A beleza do silêncio
Contratados à última hora por razões obscuras, os Renaissance vieram a Vilar de Mouros demonstrar que, apesar de fora de moda, o chamado rock sinfónico ainda reúne muitos adeptos em Portugal. Fazendo uma música que integra elementos clássicos com algumas influências folk, possuidores de um som personalizado e forte todo ele construído em volta de Jon Camp (baixo) e da voz magnífica de Annie Haslam, os Renaissance podem na verdade não Ter deslumbrado, mas certo é que também não desiludiram.
Com os Durutti Column atingiu-se mais um momento privilegiado em Vilar de Mouros. Uma bateria e uma guitarra. De vez em quando um piano eléctrico. O uso e o abuso consciente do eco, como forma de definir um estilo, uma música. O eco. Luminoso e ondulante, marítimo e interior, a utilização exacerbada do eco assume nos Durutti Column um papel fundamental. A música do tempo interior. Apaziguante e bela. Comovente e frágil – a fragilidade dos titãs.
... Memória e silêncio jardins, flores e infância, com os Durutti Column a viagem faz-se, sim, mas para dentro. Em direcção ao tempo perdido.
O rodopio saboroso do caos
No Sábado, penúltimo dia do Festival, e antecedendo o último grande momento deste Vilar de Mouros 82, tivemos em versão reduzida uma actuação (a última?) dos GNR. No fundo, uma Anar Band revisitada e (felizmente) melhorada – talvez pela presença e força cénica e interpretativa de Rui Reininho; talvez pela ausência (no palco) de Jorge Lima Barreto.
Por fim, os Rip Rip and Panic...
Um baterista epiléptico, um baixo black funky com visual rasta, eis a base de sustentação rítmica sobre a qual se iria fundar cada um dos temas. Um ritmo completamente infernal, cataratas do Niagara a domicílio, servindo de ponto de partida para o delírio de cada um.
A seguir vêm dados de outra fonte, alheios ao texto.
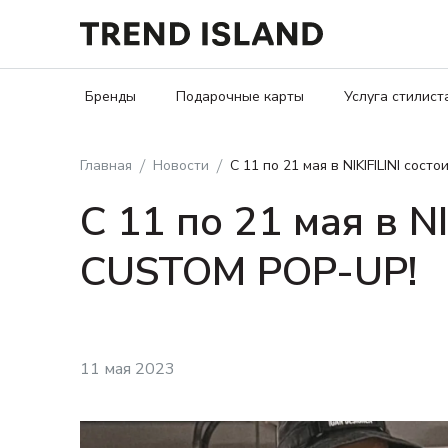
Бренды
Подарочные карты
Услуга стилист
Главная
Новости
С 11 по 21 мая в NIKIFILINI сос
С 11 по 21 мая в N
CUSTOM POP-UP!
11 мая 2023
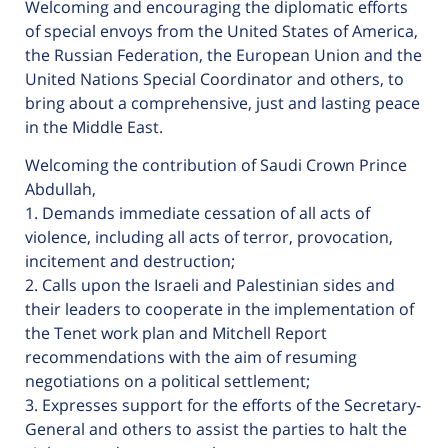
Welcoming and encouraging the diplomatic efforts
of special envoys from the United States of America,
the Russian Federation, the European Union and the
United Nations Special Coordinator and others, to
bring about a comprehensive, just and lasting peace
in the Middle East.
Welcoming the contribution of Saudi Crown Prince
Abdullah,
1. Demands immediate cessation of all acts of
violence, including all acts of terror, provocation,
incitement and destruction;
2. Calls upon the Israeli and Palestinian sides and
their leaders to cooperate in the implementation of
the Tenet work plan and Mitchell Report
recommendations with the aim of resuming
negotiations on a political settlement;
3. Expresses support for the efforts of the Secretary-
General and others to assist the parties to halt the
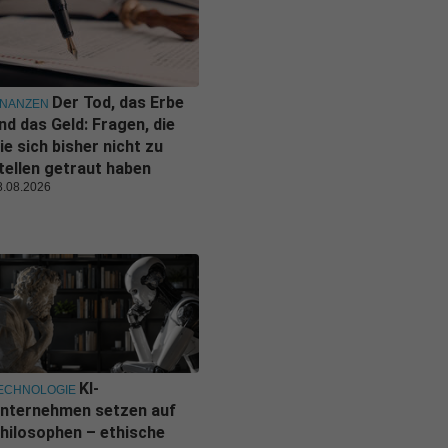
Der Tod, das Erbe
INANZEN
nd das Geld: Fragen, die
ie sich bisher nicht zu
tellen getraut haben
8.08.2026
KI-
ECHNOLOGIE
nternehmen setzen auf
hilosophen – ethische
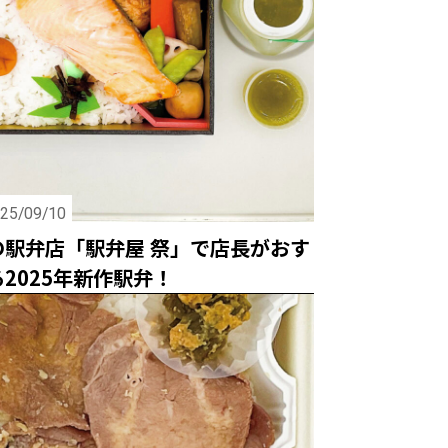
25/09/10
の駅弁店「駅弁屋 祭」で店長がおす
2025年新作駅弁！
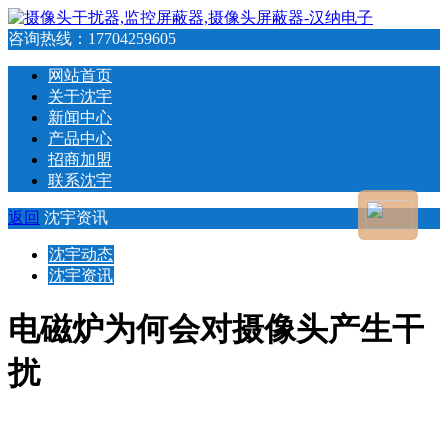
咨询热线：
17704259605
网站首页
关于沈宇
新闻中心
产品中心
招商加盟
联系沈宇
返回
沈宇资讯
沈宇动态
沈宇资讯
电磁炉为何会对摄像头产生干
扰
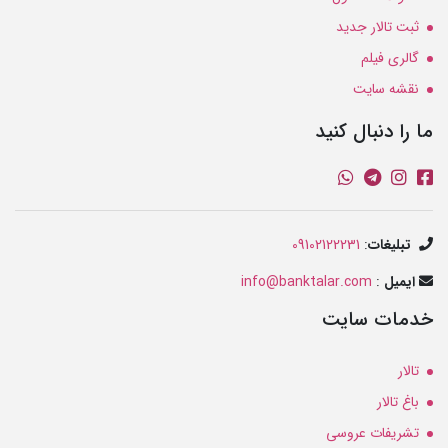
ثبت تالار جدید
گالری فیلم
نقشه سایت
ما را دنبال کنید
تبلیغات
:
09102122231
ایمیل
:
info@banktalar.com
خدمات سایت
تالار
باغ تالار
تشریفات عروسی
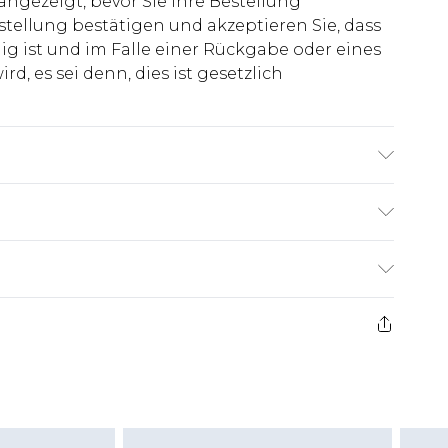
 angezeigt, bevor Sie Ihre Bestellung
stellung bestätigen und akzeptieren Sie, dass
ig ist und im Falle einer Rückgabe oder eines
d, es sei denn, dies ist gesetzlich
ist 1,85 m groß & trägt UK-Größe M/32
€7.99
ge ab dem Tag des Erhalts, um einen Artikel an
€14.99
kerstattungen für modische Gesichtsmasken,
€7.99
, Erotikartikel sowie Bademode oder
nn das Hygienesiegel fehlt oder beschädigt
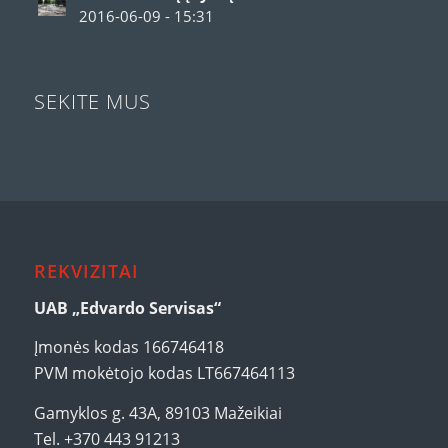
2016-06-09 - 15:31
SEKITE MUS
REKVIZITAI
UAB „Edvardo Servisas“
Įmonės kodas 166746418
PVM mokėtojo kodas LT667464113
Gamyklos g. 43A, 89103 Mažeikiai
Tel. +370 443 91213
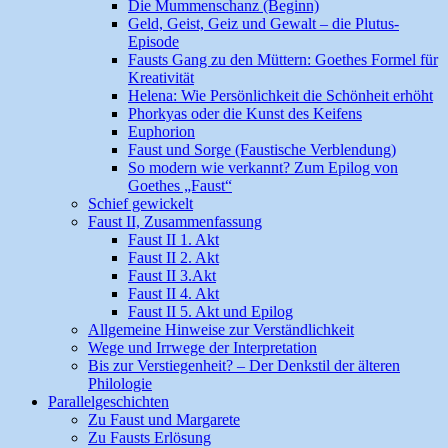
Die Mummenschanz (Beginn)
Geld, Geist, Geiz und Gewalt – die Plutus-
Episode
Fausts Gang zu den Müttern: Goethes Formel für
Kreativität
Helena: Wie Persönlichkeit die Schönheit erhöht
Phorkyas oder die Kunst des Keifens
Euphorion
Faust und Sorge (Faustische Verblendung)
So modern wie verkannt? Zum Epilog von
Goethes „Faust“
Schief gewickelt
Faust II, Zusammenfassung
Faust II 1. Akt
Faust II 2. Akt
Faust II 3.Akt
Faust II 4. Akt
Faust II 5. Akt und Epilog
Allgemeine Hinweise zur Verständlichkeit
Wege und Irrwege der Interpretation
Bis zur Verstiegenheit? – Der Denkstil der älteren
Philologie
Parallelgeschichten
Zu Faust und Margarete
Zu Fausts Erlösung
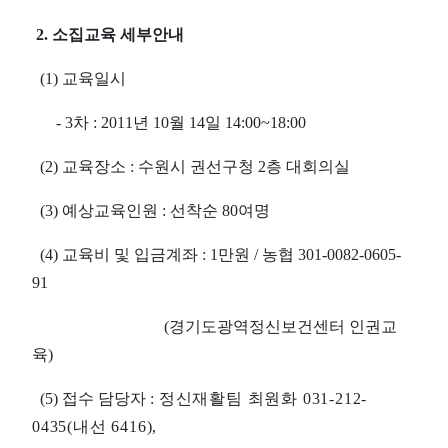
2. 소집교육 세부안내
(1) 교육일시
- 3차 : 2011년 10월 14일 14:00~18:00
(2) 교육장소 : 수원시 권선구
청 2층 대회의실
(3) 예상교육인원 : 선착순 80여명
(4) 교육비 및 입금계좌 : 1만원 / 농협 301-0082-0605-
91
(경기도광역정신보건센터 인권교
육)
(5) 접수 담당자 :
정신재활팀 최원화 031-212-
0435(내선 6416),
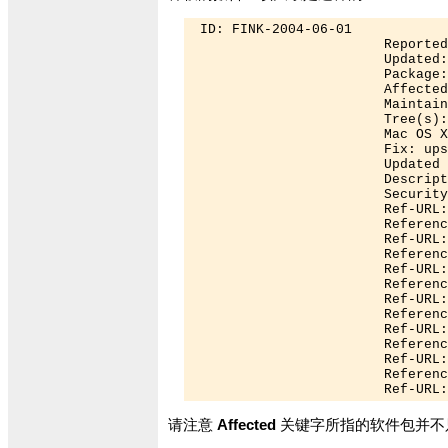
 ID: FINK-2004-06-01 

                        Reported
                        Updated:
                        Package:
                        Affected
                        Maintain
                        Tree(s):
                        Mac OS X
                        Fix: ups
                        Updated 
                        Descript
                        Security
                        Ref-URL:
                        Referenc
                        Ref-URL:
                        Referenc
                        Ref-URL:
                        Referenc
                        Ref-URL:
                        Referenc
                        Ref-URL:
                        Referenc
                        Ref-URL:
                        Referenc
                        Ref-URL:
请注意
Affected
关键字所指的软件包并不只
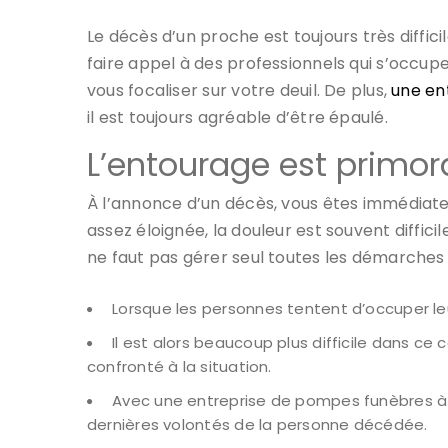
Le décès d’un proche est toujours très diffic
faire appel à des professionnels qui s’occup
vous focaliser sur votre deuil. De plus,
une en
il est toujours agréable d’être épaulé.
L’entourage est primord
À l’annonce d’un décès, vous êtes immédiate
assez éloignée, la douleur est souvent diffici
ne faut pas gérer seul toutes les démarches
Lorsque les personnes tentent d’occuper leur
Il est alors beaucoup plus difficile dans ce
confronté à la situation.
Avec une entreprise de pompes funèbres à Ni
dernières volontés de la personne décédée.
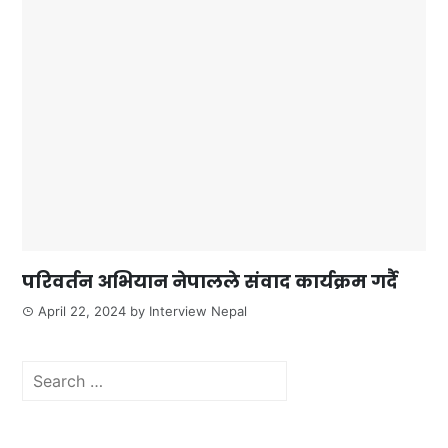
परिवर्तन अभियान नेपालले संवाद कार्यक्रम गर्दै
April 22, 2024
by
Interview Nepal
Search
for:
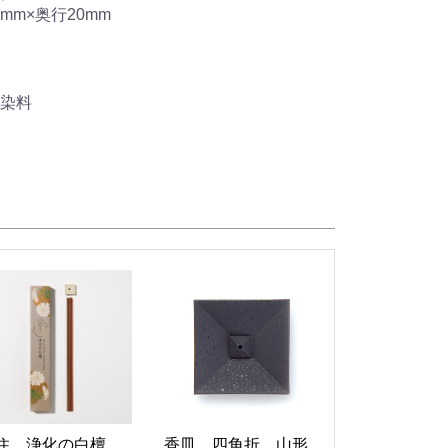
mm×奥行20mm
染料
住 浄化の白檀
香皿 四角折 山形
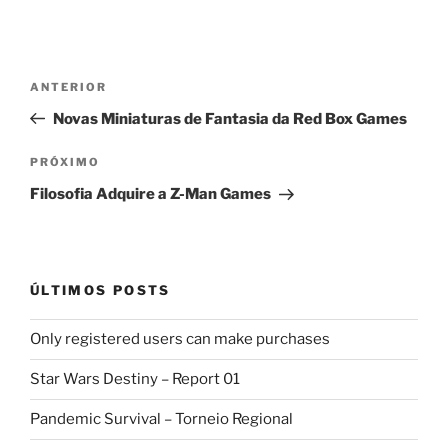
Navegação
Post
ANTERIOR
de
anterior
Novas Miniaturas de Fantasia da Red Box Games
Post
Próximo
PRÓXIMO
post
Filosofia Adquire a Z-Man Games
ÚLTIMOS POSTS
Only registered users can make purchases
Star Wars Destiny – Report 01
Pandemic Survival – Torneio Regional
...E com os Rip Rip and Panic estava, praticamente, o Festival terminado.. De facto, nem a Tom Robinson Band (chamada à última hora para substituir os Hawkwind, impedidos de vir por um dos seus elementos se ter ferido numa mão), nem A Certain Ratio, conseguiram conduzir o concerto em crescendo até aos eu final. Tom Robinson pode ser simpático, pode ser um mestre em fazer músicas catitas para pôr toda a gente a cantar, mas está longe, muito longe, de ser qualquer coisa mais do que isso ( o que jáo é pouco, podem dizer-me...); quanto aos A Certain Ratio, após tê-los visto, parece-me fazerem uma música demasiado pretensiosa, tendo em conta os resultados obtidos – que, convenhamos, foram bastante exíguos.